$B\begin{pmatrix} a & b & c \\ d & e & f \end{pmatrix}=\begin{pmatrix} 0 & 0 & 0 \\ 0 & 0 & 0 \end{pmatrix} \qquad \Longrightarrow \qquad \begin{pmatrix} a & 0 & 2c \\ 0 & e-d & f \end{pmatrix}=\begin{pmatrix} 0 & 0 & 0 \\ 0 & 0 & 0 \end{pmatrix}$
Therefore, $a=c=f=0$ and $e=d$. Thus $b,d$ are free to take on any real value. So, yes.

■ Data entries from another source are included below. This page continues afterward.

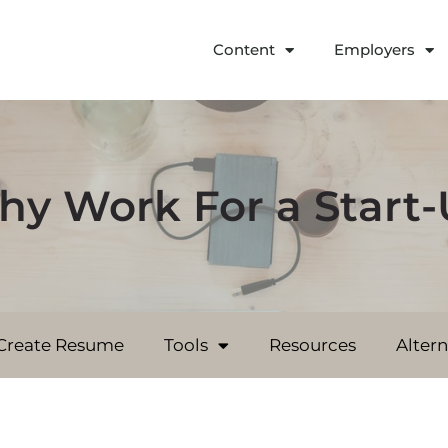
Content
Employers
y Work For a Start
Create Resume
Tools
Resources
Alter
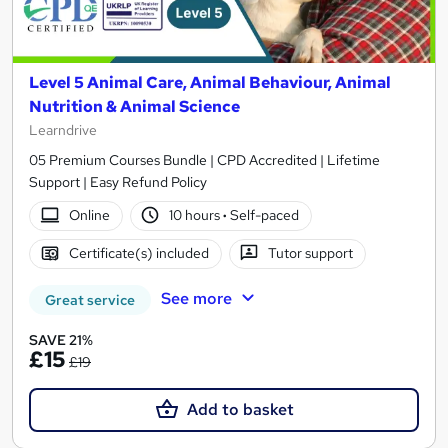
Level 5 Animal Care, Animal Behaviour, Animal
Nutrition & Animal Science
Learndrive
05 Premium Courses Bundle | CPD Accredited | Lifetime
Support | Easy Refund Policy
Online
10 hours
·
Self-paced
Certificate(s) included
Tutor support
See more
Great service
SAVE 21%
£15
£19
Add to basket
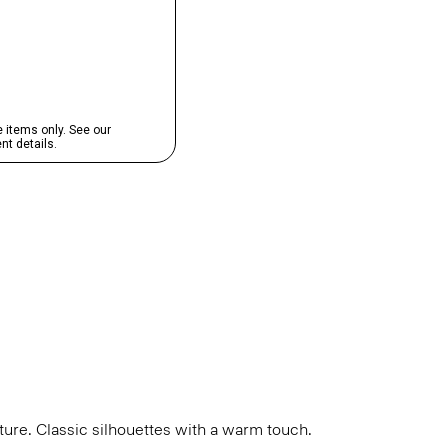
cture. Classic silhouettes with a warm touch.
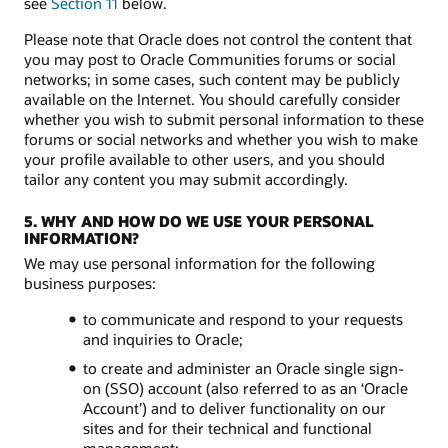
see
Section 11
below.
Please note that Oracle does not control the content that
you may post to Oracle Communities forums or social
networks; in some cases, such content may be publicly
available on the Internet. You should carefully consider
whether you wish to submit personal information to these
forums or social networks and whether you wish to make
your profile available to other users, and you should
tailor any content you may submit accordingly.
5. WHY AND HOW DO WE USE YOUR PERSONAL
INFORMATION?
We may use personal information for the following
business purposes:
to communicate and respond to your requests
and inquiries to Oracle;
to create and administer an Oracle single sign-
on (SSO) account (also referred to as an ‘Oracle
Account’) and to deliver functionality on our
sites and for their technical and functional
management;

$ \mathrm{ker}(B) = \left\{ b\begin{pmatrix} 0 & 1 & 0 \\ 0 & 0 & 0 \end{pmatrix} + d\begin{pmatrix} 0 & 0 & 0 \\ 1 & 1 & 0 \end{pmatrix} \;{\Huge |}\; b,d \in \mathbb{R} \right\}$
Clearly the kernel is 2-dimensional. The domain being 6-dimensional means that the rank must be $6-2=4$. You are correct.

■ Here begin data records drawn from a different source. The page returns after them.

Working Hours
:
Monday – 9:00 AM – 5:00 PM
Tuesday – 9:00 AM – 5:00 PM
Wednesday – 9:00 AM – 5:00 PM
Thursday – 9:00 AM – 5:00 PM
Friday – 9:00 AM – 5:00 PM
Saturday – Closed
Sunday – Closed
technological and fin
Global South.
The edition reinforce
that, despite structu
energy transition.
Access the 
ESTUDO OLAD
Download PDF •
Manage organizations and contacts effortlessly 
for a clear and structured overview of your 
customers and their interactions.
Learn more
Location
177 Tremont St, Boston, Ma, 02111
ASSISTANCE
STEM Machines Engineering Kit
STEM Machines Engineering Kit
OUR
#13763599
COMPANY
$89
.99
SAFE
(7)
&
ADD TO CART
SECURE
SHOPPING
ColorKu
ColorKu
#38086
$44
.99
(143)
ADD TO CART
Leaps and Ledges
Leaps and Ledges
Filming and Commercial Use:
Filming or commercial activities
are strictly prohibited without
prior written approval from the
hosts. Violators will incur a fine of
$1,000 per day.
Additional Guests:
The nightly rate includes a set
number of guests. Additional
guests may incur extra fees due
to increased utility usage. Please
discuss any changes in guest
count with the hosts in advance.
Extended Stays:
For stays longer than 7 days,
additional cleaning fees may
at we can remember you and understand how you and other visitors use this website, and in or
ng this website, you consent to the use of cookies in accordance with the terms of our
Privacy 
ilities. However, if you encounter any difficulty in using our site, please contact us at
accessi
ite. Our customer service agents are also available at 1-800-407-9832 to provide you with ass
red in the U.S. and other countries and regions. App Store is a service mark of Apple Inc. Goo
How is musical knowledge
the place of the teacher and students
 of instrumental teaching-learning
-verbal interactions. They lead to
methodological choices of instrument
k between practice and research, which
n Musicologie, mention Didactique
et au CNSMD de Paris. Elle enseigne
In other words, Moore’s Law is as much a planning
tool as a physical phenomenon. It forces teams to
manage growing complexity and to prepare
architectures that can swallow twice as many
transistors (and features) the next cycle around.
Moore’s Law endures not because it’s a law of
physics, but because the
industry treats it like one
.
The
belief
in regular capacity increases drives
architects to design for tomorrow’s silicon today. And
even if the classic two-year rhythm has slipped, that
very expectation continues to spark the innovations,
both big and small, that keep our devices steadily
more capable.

You can also see that the rank is 4 directly. Notice that
$\left\{ \begin{pmatrix} 1 & 0 & 0 \\ 0 & 0 & 0 \end{pmatrix}, \begin{pmatrix} 0 & 0 & 1 \\ 0 & 0 & 0 \end{pmatrix}, \begin{pmatrix} 0 & 0 & 0 \\ 0 & 1 & 0 \end{pmatrix}, \begin{pmatrix} 0 & 0 & 0 \\ 0 & 0 & 1 \end{pmatrix} \right\}$
are all elements in the range of $B$ [set $a,\dots,f=0$ with the exception of (1) $a=1$, (2) $c=1/2$, (3) $e=1$, and (4) $f=1$.]
Clearly these elements span the range and are independent. Thus the dimension of the range is 4 (so rank=4).